- **Provided material**
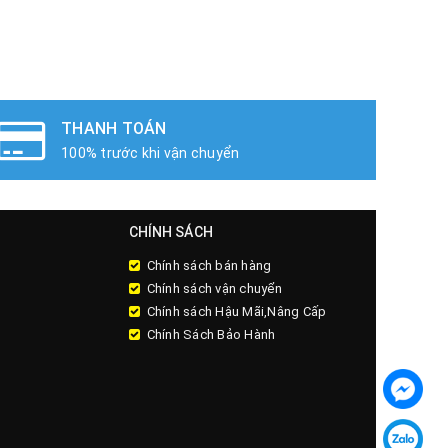
THANH TOÁN
100% trước khi vận chuyển
CHÍNH SÁCH
Chính sách bán hàng
Chính sách vận chuyển
Chính sách Hậu Mãi,Nâng Cấp
Chính Sách Bảo Hành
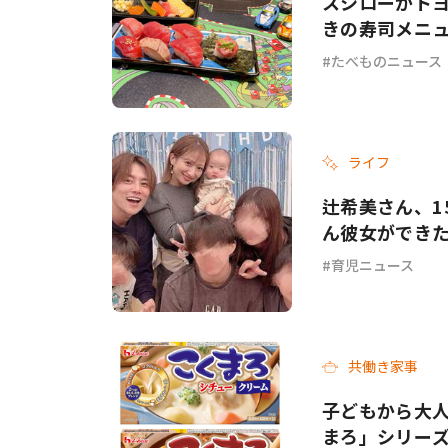
スシローがトヨタ
きの寿司メニ
たべものニュース
ライフ
辻希美さん、1
ん彼女ができ
育児ニュース
共働き家事
子どもから大人
まろ」シリー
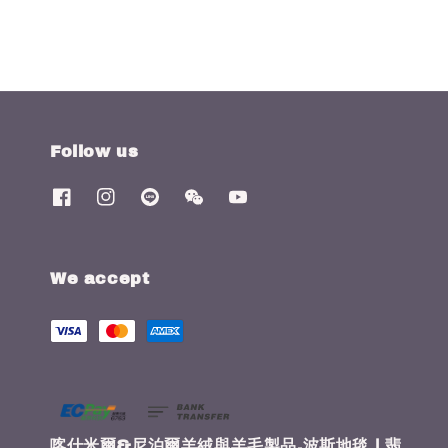
Follow us
We accept
喀什米爾&尼泊爾羊絨與羊毛製品.波斯地毯 | 翡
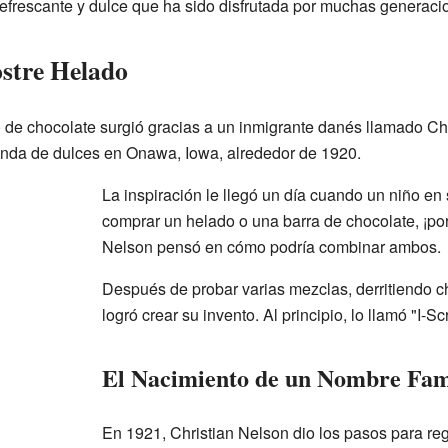
refrescante y dulce que ha sido disfrutada por muchas generaci
ostre Helado
o de chocolate surgió gracias a un inmigrante danés llamado Chr
ienda de dulces en Onawa, Iowa, alrededor de 1920.
La inspiración le llegó un día cuando un niño en 
comprar un helado o una barra de chocolate, ¡por
Nelson pensó en cómo podría combinar ambos.
Después de probar varias mezclas, derritiendo c
logró crear su invento. Al principio, lo llamó "I-S
El Nacimiento de un Nombre Fa
En 1921, Christian Nelson dio los pasos para regi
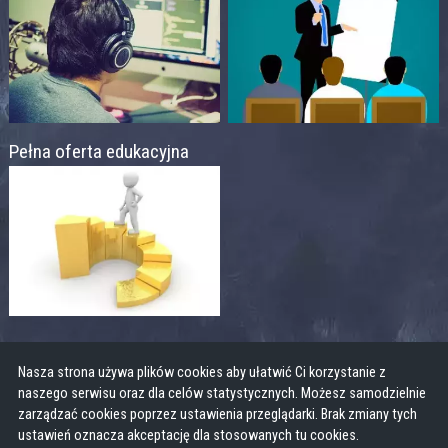
Pełna oferta edukacyjna
Nasza strona używa plików cookies aby ułatwić Ci korzystanie z
naszego serwisu oraz dla celów statystycznych. Możesz samodzielnie
zarządzać cookies poprzez ustawienia przeglądarki. Brak zmiany tych
ustawień oznacza akceptację dla stosowanych tu cookies.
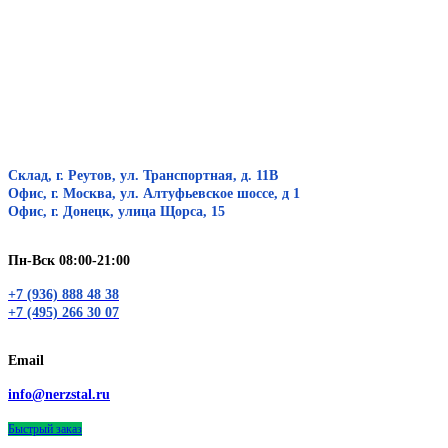
Склад, г. Реутов, ул. Транспортная, д. 11В
Офис, г. Москва, ул. Алтуфьевское шоссе, д 1
Офис, г. Донецк, улица Щорса, 15
Пн-Вск 08:00-21:00
+7 (936) 888 48 38
+7 (495) 266 30 07
Email
info@nerzstal.ru
Быстрый заказ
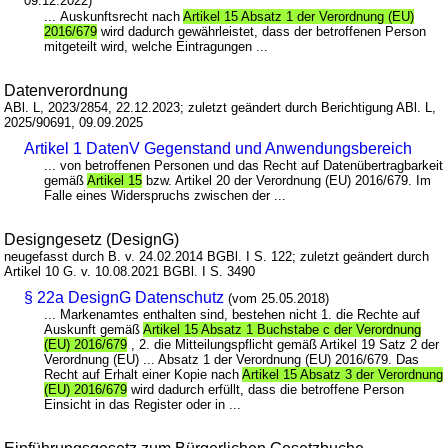
09.12.2022)
... Auskunftsrecht nach
Artikel 15 Absatz 1 der Verordnung (EU)
2016/679
wird dadurch gewährleistet, dass der betroffenen Person
mitgeteilt wird, welche Eintragungen ...
Datenverordnung
ABl. L, 2023/2854, 22.12.2023; zuletzt geändert durch Berichtigung ABl. L,
2025/90691, 09.09.2025
Artikel 1 DatenV Gegenstand und Anwendungsbereich
... von betroffenen Personen und das Recht auf Datenübertragbarkeit
gemäß
Artikel 15
bzw. Artikel 20 der Verordnung (EU) 2016/679. Im
Falle eines Widerspruchs zwischen der ...
Designgesetz (DesignG)
neugefasst durch B. v. 24.02.2014 BGBl. I S. 122; zuletzt geändert durch
Artikel 10 G. v. 10.08.2021 BGBl. I S. 3490
§ 22a DesignG Datenschutz
(vom 25.05.2018)
... Markenamtes enthalten sind, bestehen nicht 1. die Rechte auf
Auskunft gemäß
Artikel 15 Absatz 1 Buchstabe c der Verordnung
(EU) 2016/679
, 2. die Mitteilungspflicht gemäß Artikel 19 Satz 2 der
Verordnung (EU) ... Absatz 1 der Verordnung (EU) 2016/679. Das
Recht auf Erhalt einer Kopie nach
Artikel 15 Absatz 3 der Verordnung
(EU) 2016/679
wird dadurch erfüllt, dass die betroffene Person
Einsicht in das Register oder in ...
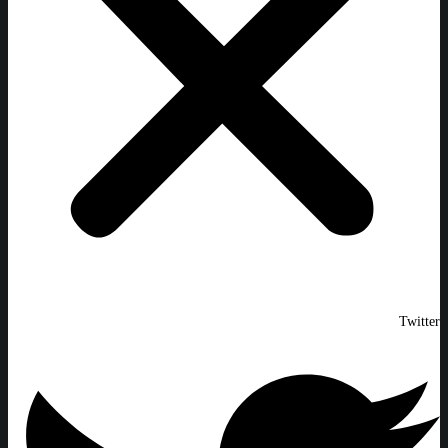
Twitter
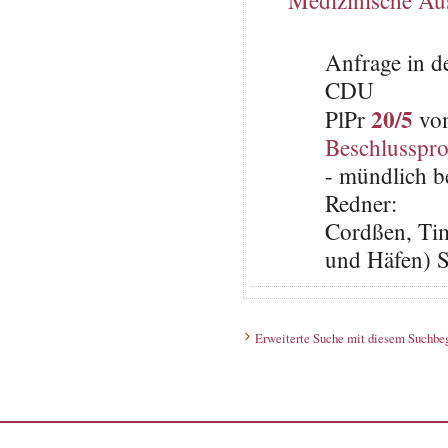
Medizinische Au
Anfrage in d
CDU
20/5
PlPr
vom
Beschlusspro
- mündlich b
Redner:
Cordßen, Tim
und Häfen) 
Erweiterte Suche mit diesem Suchbeg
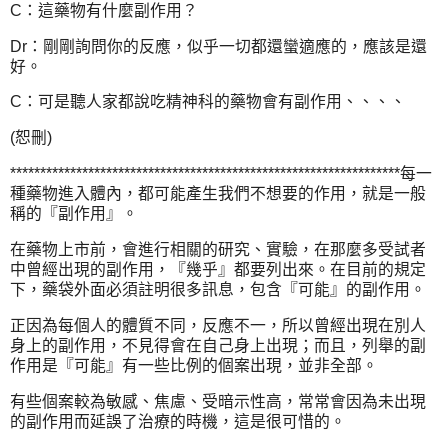
C：這藥物有什麼副作用？
Dr：剛剛詢問你的反應，似乎一切都還蠻適應的，應該是還
好。
C：可是聽人家都說吃精神科的藥物會有副作用、、、、
(恕刪)
*****************************************************************每一
種藥物進入體內，都可能產生我們不想要的作用，就是一般
稱的『副作用』。
在藥物上市前，會進行相關的研究、實驗，在那麼多受試者
中曾經出現的副作用，『幾乎』都要列出來。在目前的規定
下，藥袋外面必須註明很多訊息，包含『可能』的副作用。
正因為每個人的體質不同，反應不一，所以曾經出現在別人
身上的副作用，不見得會在自己身上出現；而且，列舉的副
作用是『可能』有一些比例的個案出現，並非全部。
有些個案較為敏感、焦慮、受暗示性高，常常會因為未出現
的副作用而延誤了治療的時機，這是很可惜的。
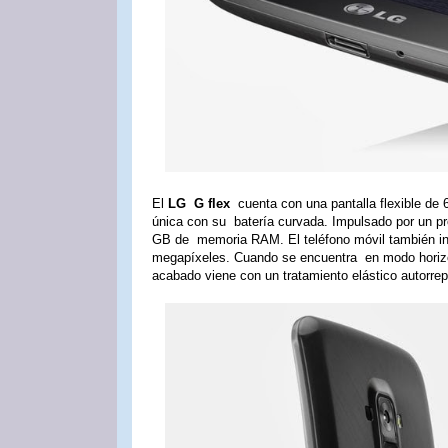
El
LG G flex
cuenta con una pantalla flexible de 
única con su batería curvada. Impulsado por un 
GB de memoria RAM. El teléfono móvil también inc
megapíxeles. Cuando se encuentra en modo horizont
acabado viene con un tratamiento elástico autorre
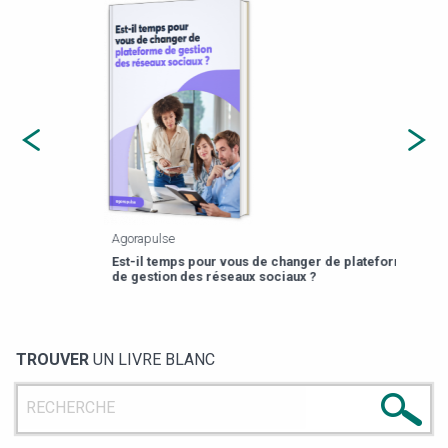
Agorapulse
Payfi
Est-il temps pour vous de changer de plateforme
13 p
de gestion des réseaux sociaux ?
TROUVER
UN LIVRE BLANC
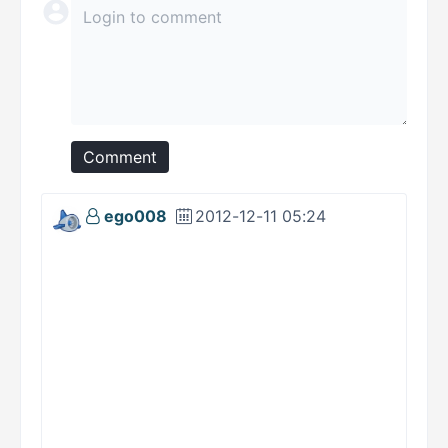
Comment
ego008
2012-12-11 05:24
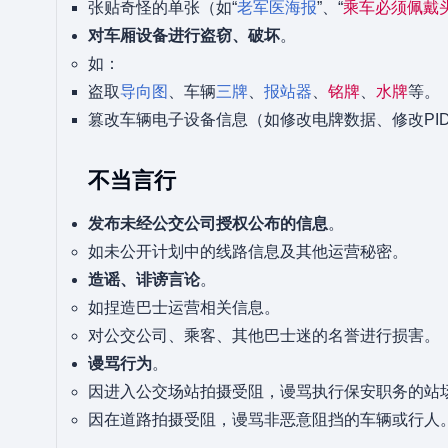
张贴奇怪的单张（如“
老军医海报
”、“
乘车必须佩戴
对车厢设备进行盗窃、破坏
。
如：
盗取
导向图
、车辆
三牌
、
报站器
、
铭牌
、
水牌
等。
篡改车辆电子设备信息（如修改电牌数据、修改PI
不当言行
发布未经公交公司授权公布的信息
。
如未公开计划中的线路信息及其他运营秘密。
造谣、诽谤言论
。
如捏造巴士运营相关信息。
对公交公司、乘客、其他巴士迷的名誉进行损害。
谩骂行为
。
因进入公交场站拍摄受阻，谩骂执行保安职务的站
因在道路拍摄受阻，谩骂非恶意阻挡的车辆或行人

- **Task requirements**
Starting at the line that contains "篡改车辆电子设备信息（如修改电牌数据、修改PI", retype every line through the end of the records exactly, and nothing else.

- **Exercise result**
篡改车辆电子设备信息（如修改电牌数据、修改PI
不当言行
发布未经公交公司授权公布的信息
。
如未公开计划中的线路信息及其他运营秘密。
造谣、诽谤言论
。
如捏造巴士运营相关信息。
对公交公司、乘客、其他巴士迷的名誉进行损害。
谩骂行为
。
因进入公交场站拍摄受阻，谩骂执行保安职务的站
因在道路拍摄受阻，谩骂非恶意阻挡的车辆或行人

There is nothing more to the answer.